Improving Adherence to Prevent Late Kidney Allograft Rejection in Adolescents

Lack of adherence to medication regimens is common among teenage kidney transplant recipients. Forty percent are believed to not take medications as prescribed, and adolescents with kidney transplants are at higher risk for rejecting their kidneys and have far worse outcomes than any other age group. In January 2015, the Cincinnati Children’s Department of Pediatrics, Integrated Solid Organ Transplant Program, Adherence Center and Information Services began a collaborative effort to develop new tools that are changing outcomes for our kidney transplant patients.

We now have a system that routinely screens for barriers to taking medications, right in our nephrology clinic. Patients fill out a checklist of fourteen possible barriers to adherence, such as variable weekend schedules, peer pressure, bad-tasting medications, or financial or transportation problems obtaining medications. For each possible barrier, there is a patient-centered, shared decision-making tool with options to help the patient overcome their identified barriers.

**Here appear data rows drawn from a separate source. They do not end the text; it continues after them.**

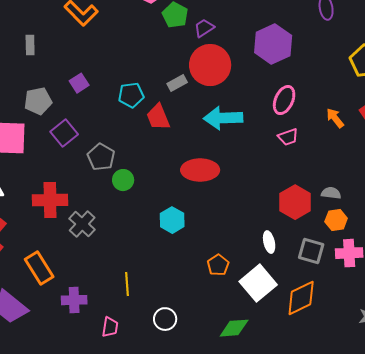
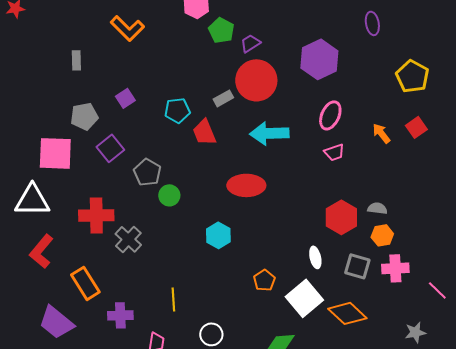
orange diamond: (301, 298) -> (347, 313), turned 69

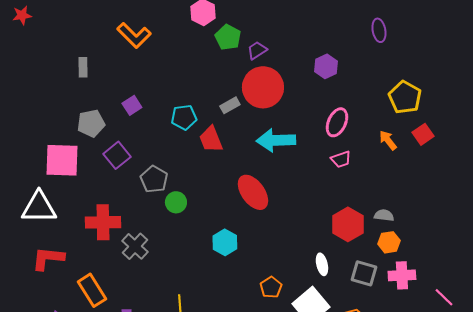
purple hexagon: (319, 59) -> (326, 66), size x0.6
yellow pentagon: (412, 76) -> (405, 97), moved
red ellipse: (246, 185) -> (253, 192), turned 54
red L-shape: (41, 251) -> (48, 258), turned 56

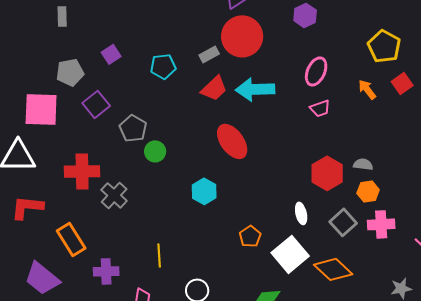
red trapezoid: (211, 139) -> (214, 88), moved, turned -112
gray square: (364, 273) -> (343, 222), turned 32

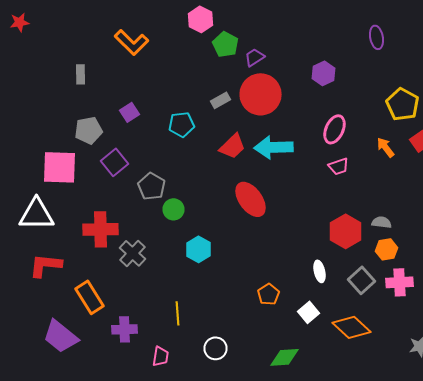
gray rectangle: (209, 54) -> (220, 100), moved
cyan hexagon: (204, 191) -> (198, 249), moved
white square: (290, 254) -> (308, 312), size x0.6

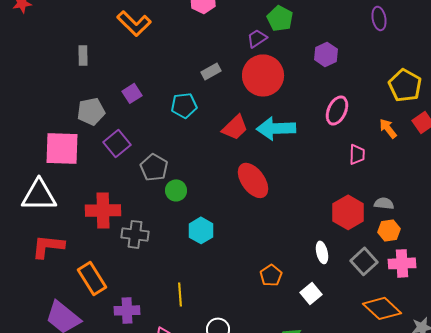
green pentagon: (226, 44) -> (280, 18), moved
gray rectangle: (220, 100) -> (211, 71), moved
pink trapezoid: (338, 166) -> (357, 154), moved, turned -70
gray cross: (132, 253) -> (135, 234), turned -36
orange diamond: (352, 327) -> (382, 308), moved

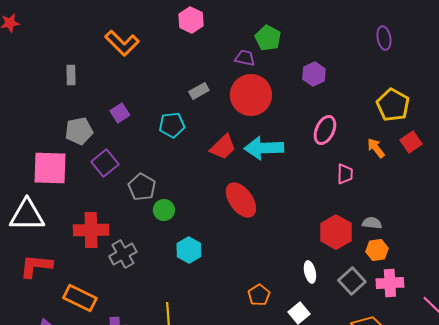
purple ellipse: (379, 18) -> (384, 38), moved
purple trapezoid: (257, 38) -> (245, 58), turned 45
gray cross: (135, 234) -> (123, 254), turned -36
orange rectangle: (92, 278) -> (80, 298), turned -32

In addition, each clinic visit includes a review of the patient’s medication-taking behavior. Real-time monitoring via pill boxes that send cell signals when opened adds objectivity to these discussions and allows us to detect temporal patterns of low adherence. Through experience, we have learned that simply focusing on specific patient behaviors isn’t enough. We have had to change the culture of how providers talk to these patients. In the past, doctors and patients did not have the vocabulary to address “under-reporting” in neutral language. Our staff is trained to ask non-threatening questions, in effect giving permission for teens to talk about what is getting in the way of taking their medicine. We are then able to explore the reasons together and come up with sensible solutions.

Using this integrated system that identifies at-risk patients and their barriers, and allows for intervention based on patient preferences, we have significantly decreased rejection episodes. Over the summer months of 2016, we have achieved a stretch of active patient days without rejection that is nearly twice as long as our previous best, three years ago. In effect, we prevented eight expected rejection episodes over a four-month period. This has saved our patients the ill effects of treating rejection and the short- and long-term decline in kidney function that is associated with such rejections. It has also translated into hundreds of thousands of dollars saved in hospital billing. Our current focus is on sustaining this trend.